View Full Version : Watching a company unwind
Spectrism
30th March 2012, 04:50 AM
I am watching another company unwind. It has a good niche market with a popular name and no real competitors. But.... it has forgotten who its customers are and is run by money people. While the market is strong, you can get away with that - for a while. But when the market turns, and when the slightest attempt is made by a new company to compete in that market, the power will shift.

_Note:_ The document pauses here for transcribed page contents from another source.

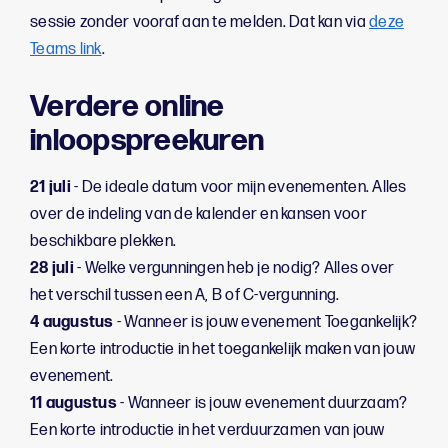
sessie zonder vooraf aan te melden. Dat kan via
deze
Teams link
.
Verdere online
inloopspreekuren
21 juli
- De ideale datum voor mijn evenementen. Alles
over de indeling van de kalender en kansen voor
beschikbare plekken.
28 juli
- Welke vergunningen heb je nodig? Alles over
het verschil tussen een A, B of C-vergunning.
4 augustus
- Wanneer is jouw evenement Toegankelijk?
Een korte introductie in het toegankelijk maken van jouw
evenement.
11 augustus
- Wanneer is jouw evenement duurzaam?
Een korte introductie in het verduurzamen van jouw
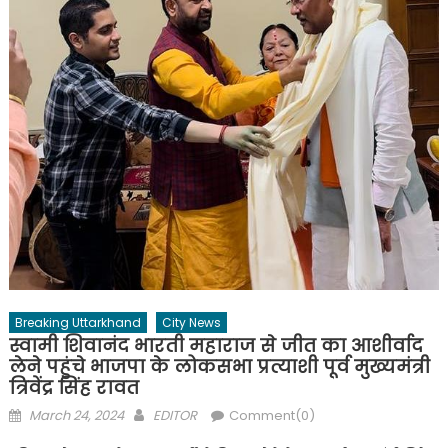
Breaking Uttarkhand
City News
स्वामी शिवानंद भारती महाराज से जीत का आशीर्वाद
लेने पहुंचे भाजपा के लोकसभा प्रत्याशी पूर्व मुख्यमंत्री
त्रिवेंद्र सिंह रावत
Posted
Author
March 24, 2024
EDITOR
Comment(0)
on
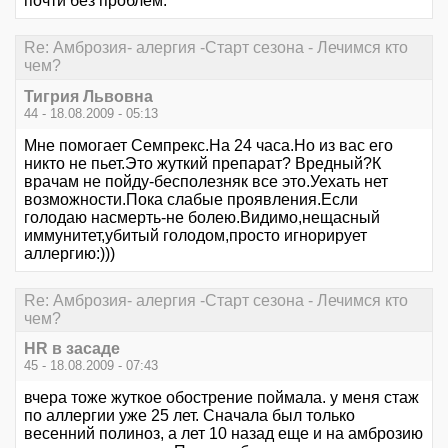
почти без проблем.
Re: Амброзия- алергия -Старт сезона - Лечимся кто
чем?
Тигрия Львовна
44 - 18.08.2009 - 05:13
Мне помогает Семпрекс.На 24 часа.Но из вас его
никто не пьет.Это жуткий препарат? Вредный?К
врачам не пойду-бесполезняк все это.Уехать нет
возможности.Пока слабые проявления.Если
голодаю насмерть-не болею.Видимо,нещасный
иммунитет,убитый голодом,просто игнорирует
аллергию:)))
Re: Амброзия- алергия -Старт сезона - Лечимся кто
чем?
HR в засаде
45 - 18.08.2009 - 07:43
вчера тоже жуткое обострение поймала. у меня стаж
по аллергии уже 25 лет. Сначала был только
весенний полиноз, а лет 10 назад еще и на амброзию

I am watching the panic set in. I have seen companies go through bad markets and there are many doing that now. Some have already closed their doors or shipped the operations overseas. When things get tight, you begin to see the drowning swimmer primal reflexes. It ain't a pretty sight. You can know exactly what they need to do, but their emotional clawing at the water won't let them hear reason. And the splashing water multiplies the fear. And the customers take notice. Who wants to go near a drowning swimmer?
A sinking person fighting for life will attempt to stand on anyone or anything it can grab. He becomes a monster in the water careless about others. All thoughts are bound up in self-preservation.

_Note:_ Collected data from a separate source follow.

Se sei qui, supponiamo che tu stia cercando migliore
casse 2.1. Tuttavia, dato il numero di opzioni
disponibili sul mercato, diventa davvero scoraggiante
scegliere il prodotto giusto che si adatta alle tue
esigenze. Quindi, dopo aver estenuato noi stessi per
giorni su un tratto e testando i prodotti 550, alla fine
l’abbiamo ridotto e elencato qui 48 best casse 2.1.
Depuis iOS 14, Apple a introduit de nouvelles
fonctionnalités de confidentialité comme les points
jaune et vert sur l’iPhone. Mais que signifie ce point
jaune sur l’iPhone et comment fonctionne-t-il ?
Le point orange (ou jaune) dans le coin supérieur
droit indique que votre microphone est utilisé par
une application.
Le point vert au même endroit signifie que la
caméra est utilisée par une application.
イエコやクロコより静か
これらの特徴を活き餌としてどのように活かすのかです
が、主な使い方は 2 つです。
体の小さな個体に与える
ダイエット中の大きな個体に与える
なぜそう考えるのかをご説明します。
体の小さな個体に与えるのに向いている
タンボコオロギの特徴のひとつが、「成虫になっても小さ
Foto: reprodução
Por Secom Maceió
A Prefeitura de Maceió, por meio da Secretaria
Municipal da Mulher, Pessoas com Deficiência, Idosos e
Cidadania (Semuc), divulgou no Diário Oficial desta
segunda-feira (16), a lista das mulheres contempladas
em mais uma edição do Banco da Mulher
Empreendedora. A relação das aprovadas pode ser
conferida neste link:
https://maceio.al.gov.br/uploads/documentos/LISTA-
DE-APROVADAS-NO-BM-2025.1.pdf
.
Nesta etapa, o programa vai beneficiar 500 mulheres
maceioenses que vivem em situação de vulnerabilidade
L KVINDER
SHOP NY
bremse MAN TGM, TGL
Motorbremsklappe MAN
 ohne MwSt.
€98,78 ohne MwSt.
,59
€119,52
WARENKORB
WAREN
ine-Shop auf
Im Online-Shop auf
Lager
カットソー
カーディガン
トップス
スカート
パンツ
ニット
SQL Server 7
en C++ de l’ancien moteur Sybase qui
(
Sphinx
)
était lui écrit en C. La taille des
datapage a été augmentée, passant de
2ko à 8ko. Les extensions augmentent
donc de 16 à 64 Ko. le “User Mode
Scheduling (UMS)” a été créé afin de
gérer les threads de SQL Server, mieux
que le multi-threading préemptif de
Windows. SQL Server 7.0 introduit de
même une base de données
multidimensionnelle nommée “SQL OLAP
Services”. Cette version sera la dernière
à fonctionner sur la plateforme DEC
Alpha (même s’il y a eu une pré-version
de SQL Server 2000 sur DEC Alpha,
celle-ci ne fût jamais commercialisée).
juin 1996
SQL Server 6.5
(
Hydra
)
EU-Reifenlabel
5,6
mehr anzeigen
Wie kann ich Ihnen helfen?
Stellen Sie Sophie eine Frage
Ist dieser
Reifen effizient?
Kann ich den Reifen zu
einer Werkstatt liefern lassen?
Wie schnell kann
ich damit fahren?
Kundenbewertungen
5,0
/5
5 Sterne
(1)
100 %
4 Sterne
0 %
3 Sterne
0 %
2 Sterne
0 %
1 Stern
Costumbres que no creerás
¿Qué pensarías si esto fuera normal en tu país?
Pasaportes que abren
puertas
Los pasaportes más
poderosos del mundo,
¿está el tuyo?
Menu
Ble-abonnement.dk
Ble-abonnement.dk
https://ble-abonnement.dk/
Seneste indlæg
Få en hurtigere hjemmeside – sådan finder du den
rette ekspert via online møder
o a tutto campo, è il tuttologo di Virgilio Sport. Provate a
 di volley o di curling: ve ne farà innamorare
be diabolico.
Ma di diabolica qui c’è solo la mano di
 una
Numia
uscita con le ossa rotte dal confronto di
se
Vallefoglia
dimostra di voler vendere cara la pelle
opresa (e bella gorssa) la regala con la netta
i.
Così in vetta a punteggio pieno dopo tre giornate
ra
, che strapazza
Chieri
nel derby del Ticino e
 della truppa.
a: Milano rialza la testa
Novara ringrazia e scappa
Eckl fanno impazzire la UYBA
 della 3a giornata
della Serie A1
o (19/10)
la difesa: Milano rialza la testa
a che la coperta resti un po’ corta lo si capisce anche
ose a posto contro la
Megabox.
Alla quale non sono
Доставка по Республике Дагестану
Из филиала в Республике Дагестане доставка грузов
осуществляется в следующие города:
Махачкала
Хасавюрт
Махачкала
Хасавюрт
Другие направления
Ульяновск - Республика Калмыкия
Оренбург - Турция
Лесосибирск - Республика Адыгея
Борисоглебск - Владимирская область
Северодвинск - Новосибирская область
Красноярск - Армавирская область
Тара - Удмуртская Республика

I can't say what the company is or what market, but there are many in this condition. The desperation at the corporate level does not care about the desperation at the private level. Oh, sure, in the beginning they feign concern as they start chopping off heads. And, on a personal level, there is some sincere sadness. But like the drowning swimmer, anything and everything is a fair target for keeping the corporate head above water. It is an interesting study to watch the internal politics clashing with a shrinking pie.
Glass
30th March 2012, 04:55 AM
I've seen companies do this as well. The most troubling thing is the way they look at you when you explain what is required. It's a vacant kind of look. It's like they can hear you but they can't make out what you're saying. Then you watch them fold and the employees move on as if nothing significant happend.... most do anyways.
Spectrism
30th March 2012, 05:02 AM
Usually there is a lack of vision and sound leadership at the top. That is the killer. They rest on the laurels of past performance or reputation and let their real service or product suffer. They gouge their customers who begin to tell them that they are not happy.... but the company doesn't listen.

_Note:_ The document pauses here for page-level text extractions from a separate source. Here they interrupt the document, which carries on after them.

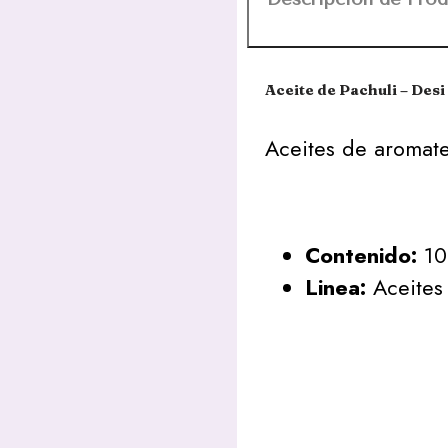
Aceite de Pachuli – Desi
Aceites de aromate
Contenido:
10
Linea:
Aceites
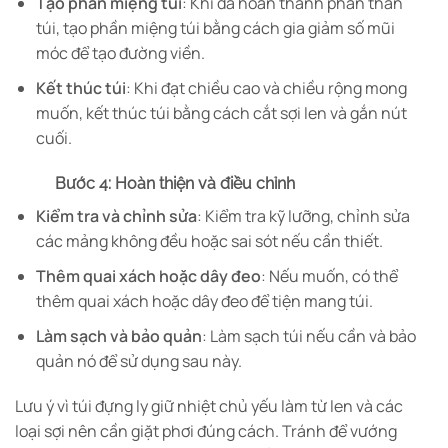
Tạo phần miệng túi
: Khi đã hoàn thành phần thân
túi, tạo phần miệng túi bằng cách gia giảm số mũi
móc để tạo đường viền.
Kết thúc túi
: Khi đạt chiều cao và chiều rộng mong
muốn, kết thúc túi bằng cách cắt sợi len và gắn nút
cuối.
Bước 4: Hoàn thiện và điều chỉnh
Kiểm tra và chỉnh sửa
: Kiểm tra kỹ lưỡng, chỉnh sửa
các mảng không đều hoặc sai sót nếu cần thiết.
Thêm quai xách hoặc dây đeo
: Nếu muốn, có thể
thêm quai xách hoặc dây đeo để tiện mang túi.
Làm sạch và bảo quản
: Làm sạch túi nếu cần và bảo
quản nó để sử dụng sau này.
Lưu ý vì túi đựng ly giữ nhiệt chủ yếu làm từ len và các
loại sợi nên cần giặt phơi đúng cách. Tránh để vướng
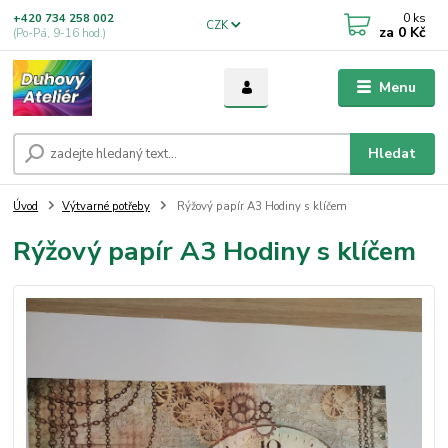
0
ks
+420 734 258 002
CZK
za
0 Kč
(Po-Pá, 9-16 hod.)
Menu
Hledat
Úvod
Výtvarné potřeby
Rýžový papír A3 Hodiny s klíčem
Rýžový papír A3 Hodiny s klíčem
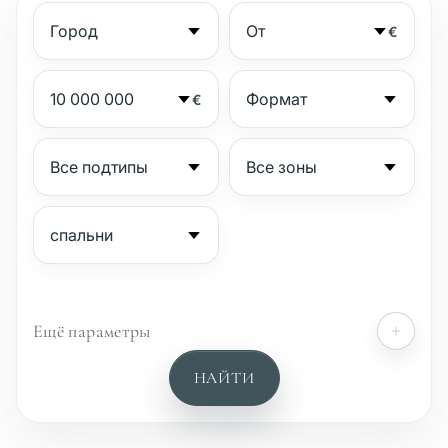
€
€
Ещё параметры
№
НАЙТИ
Охраняемый комплекс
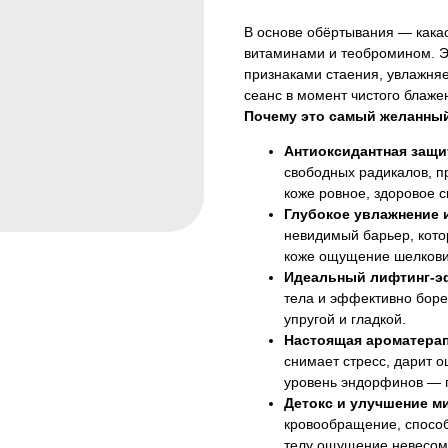
В основе обёртывания — какао
витаминами и теобромином. Э
признаками стаения, увлажня
сеанс в момент чистого блаже
Почему это самый желанный
Антиоксидантная защи
свободных радикалов, 
коже ровное, здоровое с
Глубокое увлажнение и
невидимый барьер, кото
коже ощущение шелкови
Идеальный лифтинг-э
тела и эффективно боре
упругой и гладкой.
Настоящая ароматерап
снимает стресс, дарит 
уровень эндорфинов — г
Детокс и улучшение м
кровообращение, способ
телу ощущение невесом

When customers get into tight money times, they will hold back on new purchases. They will find less efficient work-arounds if necessary to avoid expenditures. And, if the company has really been screwing up, the customers even buy from competitors at HIGHER prices or at higher future operating costs. Customers don't make rational decisions either. One thing they remember- is how they were treated.
dys
30th March 2012, 08:05 AM
Great post. I'd like to add a couple of observations from my experiences in like circumstances:
Management, lacking vision as you alluded to, will tend to blame employees for the problems even if the blame doesn't rightfully rest on the employees shoulders. Then you get a situation that can best be described as 'the beatings will continue until morale improves'. It becomes a self reinforcing cycle....employees are making less money and are being driven harder and harder, so they are pissed off. They'll try to stick it to the company any chance they get, when no one is looking. Management isn't getting the results they want, so they are pissed off. Eventually, it becomes obvious that there are too many employees in management. That's when things really fall apart. Management will then go to work, individually, doing anything and everything they can to justify their existence. They'll write policy and process on top of policy and process, most of it counterproductive, and (if they manage to stick around long enough) eventually it ends up bordering on the laughably insane.
The individual with true business acumen tends to get fired or rendered the pariah in this situation, that's the sad part. As Glass said, no one wants to do what is necessary (especially if puts their job at risk).
dys
Libertytree
30th March 2012, 08:30 AM
Sounds like the US .gov.
gunDriller
30th March 2012, 09:15 AM
I am watching another company unwind. It has a good niche market with a popular name and no real competitors. But.... it has forgotten who its customers are and is run by money people. While the market is strong, you can get away with that - for a while. But when the market turns, and when the slightest attempt is made by a new company to compete in that market, the power will shift.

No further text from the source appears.